Set in the outskirts of Vegas in a suburban development, which common sense would tell you shouldn’t live there. It is several square blocks of homes and streets entirely surrounded by desert. Cell phone signal is shoddy at best, and most of its residents work at night. Vegas and its suburbs are as unnatural as the vampires who live there. And because of this it is an ideal location.
Even Charley Brewster (Anton Yelchin), a local resident of these suburbs firmly states, “People don’t live in Vegas”. No, they don’t. Whores, entertainers, and vampires do though. And like any average teenager, Charley has a pop-culture level of knowledge on vampires. They seem to be popular at the moment. Charley’s childhood friend Ed (Christopher Mintz-Plasse) believes his new neighbor, Jerry (Colin Farrel), is one of them; he is single, charming, only comes out at night, and all his windows are blacked out. But in a town where many work at night on the strip, this isn’t really uncommon.
But then again, this could be the perfect cover. Wouldn’t it? Soon students, strippers, and neighbors begin to disappear. If you have seen any horror films, you would know that Charley, being the movie’s protagonist would have to investigate these disappearances.
Yes. This film follows clichés. But, it is one of those clichés that serve as proof that clichés are clichés for a reason. But it also does a few things right.
The first one is having David Tenant as Peter Vincent. Vincent is a magician performing in one of the lavish strip hotels. He also happens to be an expert on vampires. He lives in a penthouse suite and guzzles absinth as if it were water. Despite his expertise, he is not the man you want to ask help from. He might be more dangerous to your health than the charming vampire next door.
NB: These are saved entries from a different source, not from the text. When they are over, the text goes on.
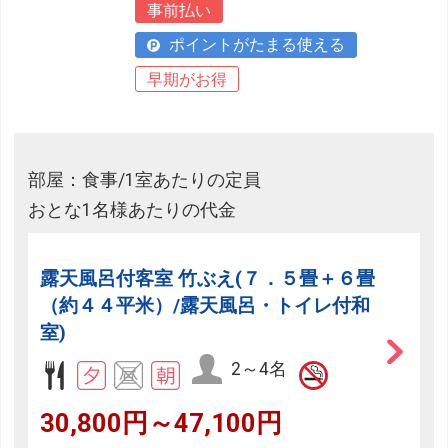
事前払い
ポイントがたまる使える
早期がお得
部屋：食事/1室あたりの定員
おとな1名様あたりの代金
露天風呂付客室 竹ぶえ(７．５畳＋６畳
（約４４平米）/露天風呂・トイレ付和
室)
2～4名
30,800円～47,100円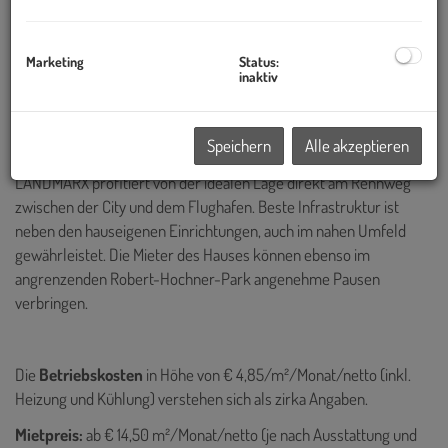
Die unkonventionelle Form des Gebäudes mit einer Länge von 255
m und 60 m Höhe an seinem unverwechselbar emporragenden
„Flügel“, macht das LANDMARX zu einem baulichen Highlight in St.
Marketing
Status:
Marx.
inaktiv
Öffentlich mit der nahe gelegenen U3 Station "Schlachthausgasse"
und Busanbindungen direkt vor dem Haus, wie auch für den
Speichern
Alle akzeptieren
Individualverkehr ist beste Erreichbarkeit gegeben, das
LANDMARX profitiert von der idealen Lage direkt am Rennweg
zwischen der City und dem Flughafen.
Beste Infrastruktur ist
neben den hauseigenen Einrichtungen, auch im nahen Umfeld
gewährleistet. Die
Mieter des Hauses können ebenso im
angrenzenden Robert-Hochner-Park angenehme Pausen
verbringen.
Die
Betriebskosten
in Höhe von € 4,85/m²/Monat/netto
(inkl.
Heizung und Kühlung) verstehen sich als zirka Angaben.
Mietpreis:
ab € 14,50 m²/Monat/netto (je nach Ausstattung und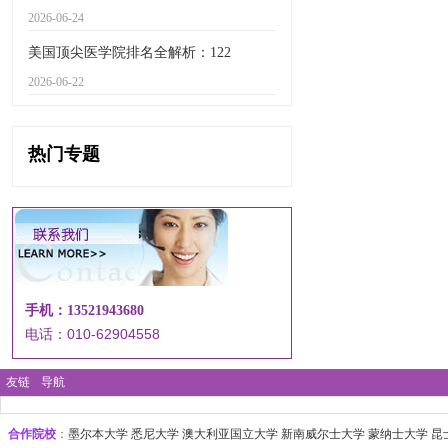
2026-06-24
美国顶尖医学院排名全解析：122
2026-06-22
热门专题
手机：13521943680
电话：010-62904558
友链
导航
合作院校
：
墨尔本大学‌ 悉尼大学
‌‌澳大利亚国立大学 ‌新南威尔士大学 ‌蒙纳士大学 昆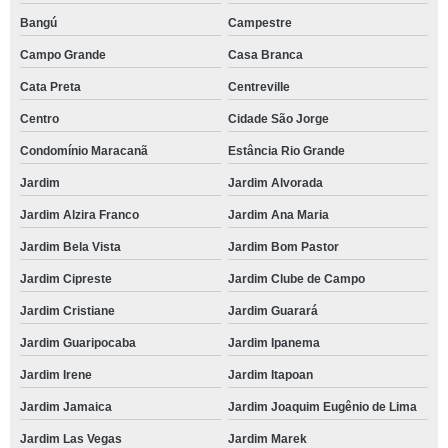
Bangú
Campestre
Campo Grande
Casa Branca
Cata Preta
Centreville
Centro
Cidade São Jorge
Condomínio Maracanã
Estância Rio Grande
Jardim
Jardim Alvorada
Jardim Alzira Franco
Jardim Ana Maria
Jardim Bela Vista
Jardim Bom Pastor
Jardim Cipreste
Jardim Clube de Campo
Jardim Cristiane
Jardim Guarará
Jardim Guaripocaba
Jardim Ipanema
Jardim Irene
Jardim Itapoan
Jardim Jamaica
Jardim Joaquim Eugênio de Lima
Jardim Las Vegas
Jardim Marek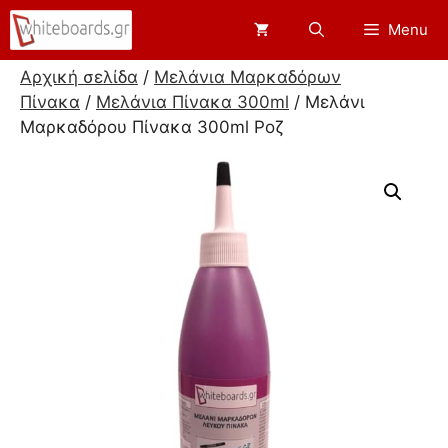
Μετάβαση
Menu
σε
περιεχόμενο
Αρχική σελίδα
/
Μελάνια Μαρκαδόρων
Πίνακα
/
Μελάνια Πίνακα 300ml
/ Μελάνι
Μαρκαδόρου Πίνακα 300ml Ροζ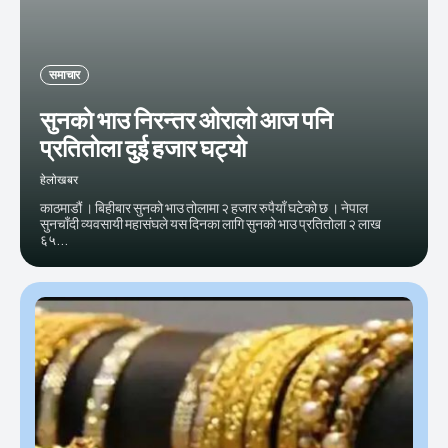
समाचार
सुनकाे भाउ निरन्तर ओरालाे आज पनि
प्रतिताेला दुई हजार घट्याे
हेलाेखबर
काठमाडौं । बिहीबार सुनको भाउ तोलामा २ हजार रुपैयाँ घटेको छ । नेपाल
सुनचाँदी व्यवसायी महासंघले यस दिनका लागि सुनको भाउ प्रतितोला २ लाख
६५...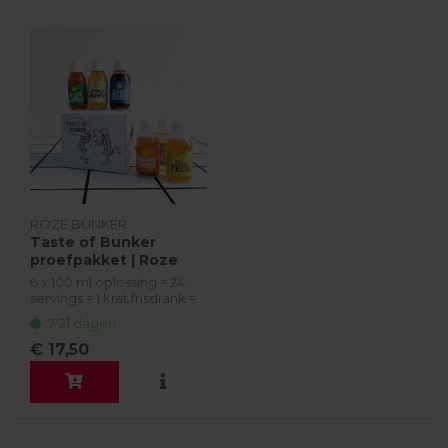
ROZE BUNKER
Taste of Bunker
proefpakket | Roze
Bunker
6 x 100 ml oplossing = 24
servings = 1 krat frisdrank =
Frisdrank als Oplossing
7-21 dagen
Elke smaak tackelt op zijn
€ 17,50
eigen manier problemen
onder de noemers...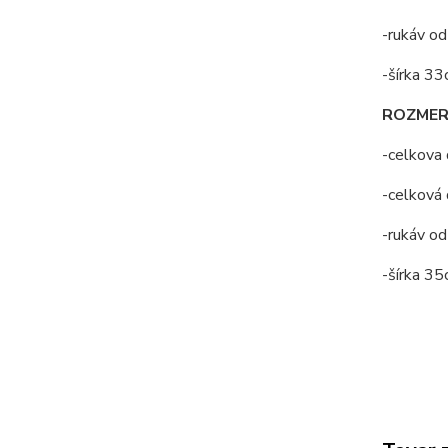
-rukáv od
-šírka 3
ROZMERY
-celkova 
-celková 
-rukáv od
-šírka 3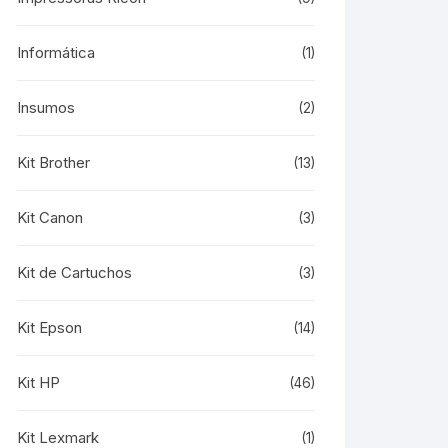
Informática
(1)
Insumos
(2)
Kit Brother
(13)
Kit Canon
(3)
Kit de Cartuchos
(3)
Kit Epson
(14)
Kit HP
(46)
Kit Lexmark
(1)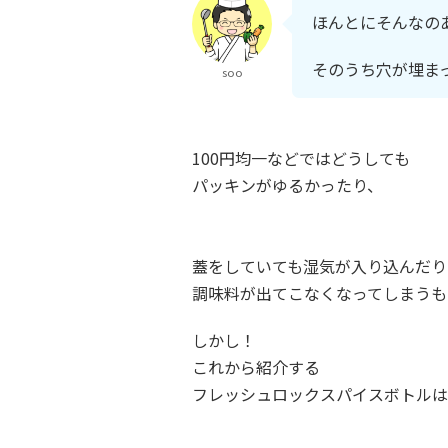
ほんとにそんなの
そのうち穴が埋ま
soo
100円均一などではどうしても
パッキンがゆるかったり、
蓋をしていても湿気が入り込んだり
調味料が出てこなくなってしまうも
しかし！
これから紹介する
フレッシュロックスパイスボトルは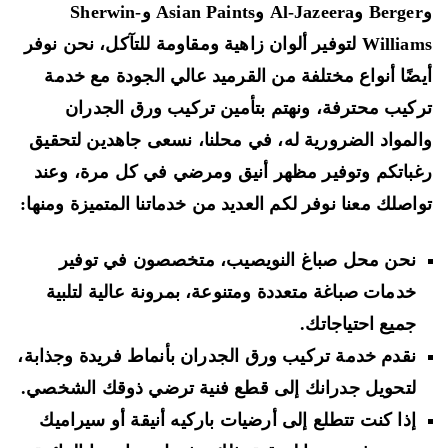
وBerger وAl-Jazeera وAsian Paints وSherwin-
Williams لتوفير ألوان زاهية ومقاومة للتآكل، نحن نوفر
ضًا أنواع مختلفة من القرميد عالي الجودة مع خدمة
كيب محترفة، ونهتم بتأمين تركيب ورق الجدران
لمواد الضرورية له، في محلنا، نسعى جاهدين لتحقيق
باتكم وتوفير مظهر أنيق ومرضي في كل مرة، وعند
اصلك معنا نوفر لكم العديد من خدماتنا المتميزة ومنها:
نحن محل صباغ النويصيب، متخصصون في توفير
خدمات صباغة متعددة ومتنوعة، بمرونة عالية لتلبية
جميع احتياجاتك.
نقدم خدمة تركيب ورق الجدران بأنماط فريدة وجذابة،
لتحويل جدرانك إلى قطع فنية ترضي ذوقك الشخصي.
إذا كنت تتطلع إلى أرضيات باركيه أنيقة أو سيراميك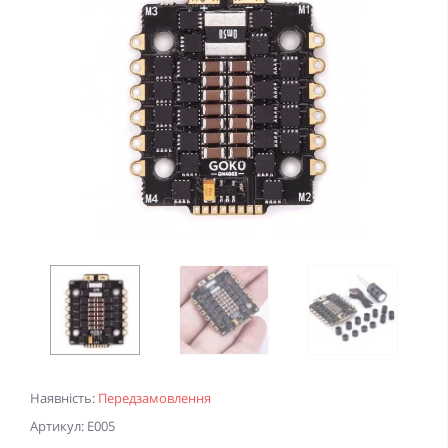
Наявність:
Передзамовлення
Артикул: E005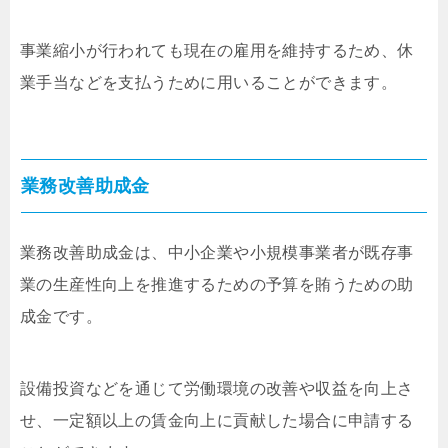
事業縮小が行われても現在の雇用を維持するため、休
業手当などを支払うために用いることができます。
業務改善助成金
業務改善助成金は、中小企業や小規模事業者が既存事
業の生産性向上を推進するための予算を賄うための助
成金です。
設備投資などを通じて労働環境の改善や収益を向上さ
せ、一定額以上の賃金向上に貢献した場合に申請する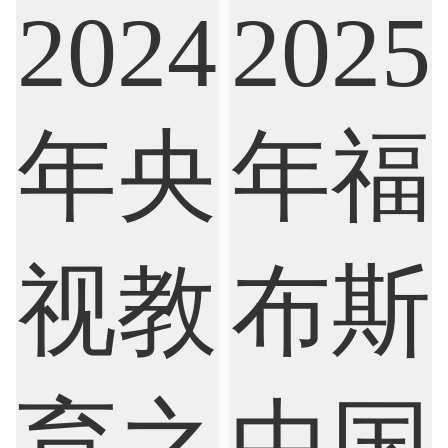
Biological Sciences
Business
Business Analytics
Chemistry
Civil Engineering
Cloud Computing
Cognitive Science
Communications
Computer Science
Criminology
Cybersecurity
Data Science
Economics
Education
Electrical Engineering
Electrical
Fashion Design
Film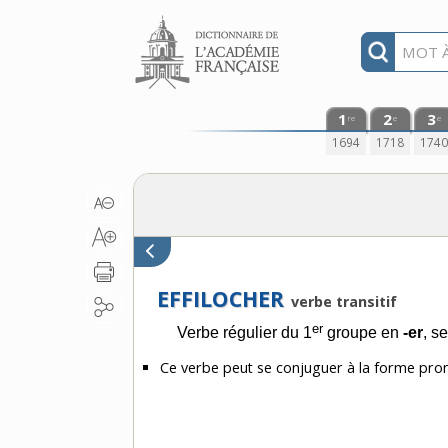
Aller au contenu
1
2
3
re
e
e
1694
1718
174
EFFILOCHER
verbe transitif
er
Verbe régulier du 1
groupe en
-er
, s
Ce verbe peut se conjuguer à la forme pro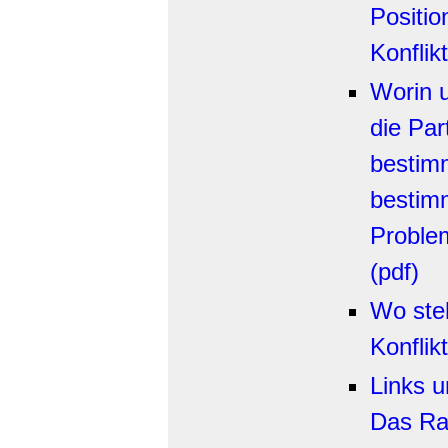
Positio
Konflikt
Worin u
die Par
bestimm
bestimm
Proble
(pdf)
Wo ste
Konflik
Links u
Das Ra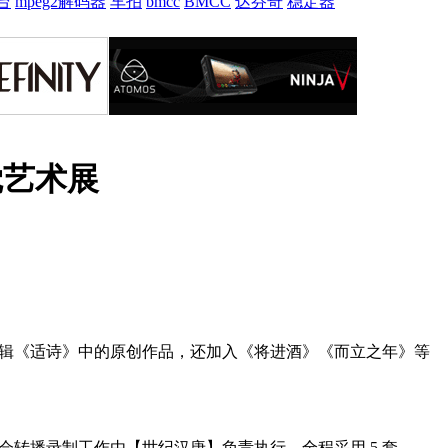
台
mpeg2解码器
车拍
bmcc
BMCC
达芬奇
稳定器
觉艺术展
专辑《适诗》中的原创作品，还加入《将进酒》《而立之年》等
转播录制工作由【世纪汉唐】负责执行，全程采用 5 套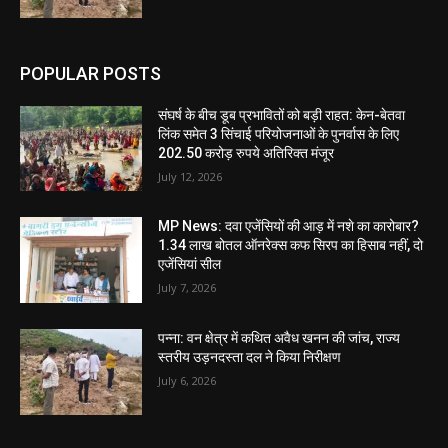
POPULAR POSTS
संघर्ष के बीच डूब प्रभावितों को बड़ी राहत: केन-बेतवा
लिंक समेत 3 सिंचाई परियोजनाओं के पुनर्वास के लिए
202.50 करोड़ रुपये अतिरिक्त मंजूर
July 12, 2026
MP News: दवा एजेंसियों की आड़ में नशे का कारोबार?
1.34 लाख बोतल ऑनरेक्स कफ सिरप का हिसाब नहीं, दो
एजेंसियां सील
July 7, 2026
पन्ना: वन क्षेत्र में कथित अवैध खनन की जांच, राज्य
स्तरीय उड़नदस्ता दल ने किया निरीक्षण
July 6, 2026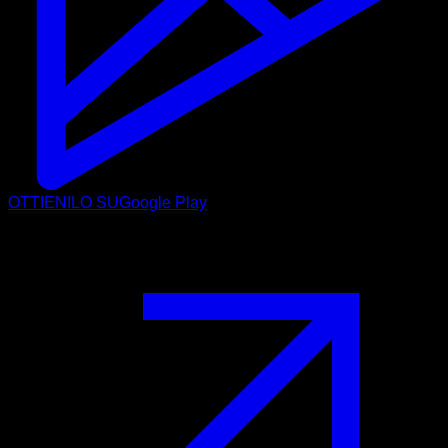
OTTIENILO SU
Google Play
The second one is Amy (Imogen Poots), Charley’s hot girlfriend. In any other teen horror film, Amy would have been a disposable two-dimensional damsel in distress, who would work solely as a McGuffin for the plot and something for the audience to gawk at. But good dialogue, acting, and one key scene makes actually makes care if she survives or not. Very few movies of this kind can boast of having that effect on the audience.
If you are the type of person that would go to this movie regardless, you will enjoy this movie more than what you might have otherwise expect.